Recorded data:
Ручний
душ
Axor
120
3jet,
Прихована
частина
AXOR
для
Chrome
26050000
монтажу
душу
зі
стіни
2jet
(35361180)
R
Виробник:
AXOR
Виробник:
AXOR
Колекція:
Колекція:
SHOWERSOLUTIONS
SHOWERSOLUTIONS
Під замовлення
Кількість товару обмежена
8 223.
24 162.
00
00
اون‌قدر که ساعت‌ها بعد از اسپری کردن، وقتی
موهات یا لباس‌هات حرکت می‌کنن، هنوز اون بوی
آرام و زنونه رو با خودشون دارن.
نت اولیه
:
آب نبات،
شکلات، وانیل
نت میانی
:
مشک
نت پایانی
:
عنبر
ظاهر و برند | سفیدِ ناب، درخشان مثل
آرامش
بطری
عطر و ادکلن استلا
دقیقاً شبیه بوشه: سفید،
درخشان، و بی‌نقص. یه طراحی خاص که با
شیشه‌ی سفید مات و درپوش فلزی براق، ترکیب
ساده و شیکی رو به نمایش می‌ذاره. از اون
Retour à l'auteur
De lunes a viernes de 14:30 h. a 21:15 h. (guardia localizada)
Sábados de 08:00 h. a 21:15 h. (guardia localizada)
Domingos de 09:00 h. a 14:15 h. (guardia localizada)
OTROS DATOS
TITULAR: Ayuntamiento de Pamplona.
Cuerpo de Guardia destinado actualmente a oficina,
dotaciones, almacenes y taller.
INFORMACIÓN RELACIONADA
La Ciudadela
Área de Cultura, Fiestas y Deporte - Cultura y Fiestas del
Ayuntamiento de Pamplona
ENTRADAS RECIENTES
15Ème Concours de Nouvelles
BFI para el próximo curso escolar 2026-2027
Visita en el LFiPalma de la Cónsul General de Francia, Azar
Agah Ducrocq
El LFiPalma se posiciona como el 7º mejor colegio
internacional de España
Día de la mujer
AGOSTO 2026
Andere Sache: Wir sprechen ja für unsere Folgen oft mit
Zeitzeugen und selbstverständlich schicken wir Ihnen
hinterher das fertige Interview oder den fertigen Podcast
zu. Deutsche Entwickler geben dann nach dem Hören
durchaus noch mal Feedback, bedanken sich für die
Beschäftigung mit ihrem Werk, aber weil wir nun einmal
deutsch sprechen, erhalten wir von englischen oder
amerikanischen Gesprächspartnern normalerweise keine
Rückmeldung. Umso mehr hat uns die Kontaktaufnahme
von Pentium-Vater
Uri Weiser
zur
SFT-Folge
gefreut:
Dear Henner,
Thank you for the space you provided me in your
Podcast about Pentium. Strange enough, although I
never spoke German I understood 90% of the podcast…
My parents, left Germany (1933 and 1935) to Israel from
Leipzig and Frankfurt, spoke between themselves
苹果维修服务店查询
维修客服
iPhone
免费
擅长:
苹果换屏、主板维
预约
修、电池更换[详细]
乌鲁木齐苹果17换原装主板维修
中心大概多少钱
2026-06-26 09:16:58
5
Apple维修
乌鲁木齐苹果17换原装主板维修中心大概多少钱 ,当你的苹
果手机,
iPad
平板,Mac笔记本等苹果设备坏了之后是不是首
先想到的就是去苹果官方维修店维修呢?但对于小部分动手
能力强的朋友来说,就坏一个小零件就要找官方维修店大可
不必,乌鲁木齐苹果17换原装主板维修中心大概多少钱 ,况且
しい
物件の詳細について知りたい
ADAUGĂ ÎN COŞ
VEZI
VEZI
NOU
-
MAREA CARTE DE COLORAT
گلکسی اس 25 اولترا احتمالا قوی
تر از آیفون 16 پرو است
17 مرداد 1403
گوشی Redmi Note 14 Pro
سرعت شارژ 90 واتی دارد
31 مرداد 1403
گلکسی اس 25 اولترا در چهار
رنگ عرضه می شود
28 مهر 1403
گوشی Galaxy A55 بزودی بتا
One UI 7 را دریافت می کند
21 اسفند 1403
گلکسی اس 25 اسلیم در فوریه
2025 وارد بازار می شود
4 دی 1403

**WHAT TO WORK ON:** Only the lines from the one containing "MAREA CARTE DE COLORAT" through the last line of the records should appear, each written out exactly.

**RESPONSE AREA:**
MAREA CARTE DE COLORAT
گلکسی اس 25 اولترا احتمالا قوی
تر از آیفون 16 پرو است
17 مرداد 1403
گوشی Redmi Note 14 Pro
سرعت شارژ 90 واتی دارد
31 مرداد 1403
گلکسی اس 25 اولترا در چهار
رنگ عرضه می شود
28 مهر 1403
گوشی Galaxy A55 بزودی بتا
One UI 7 را دریافت می کند
21 اسفند 1403
گلکسی اس 25 اسلیم در فوریه
2025 وارد بازار می شود
4 دی 1403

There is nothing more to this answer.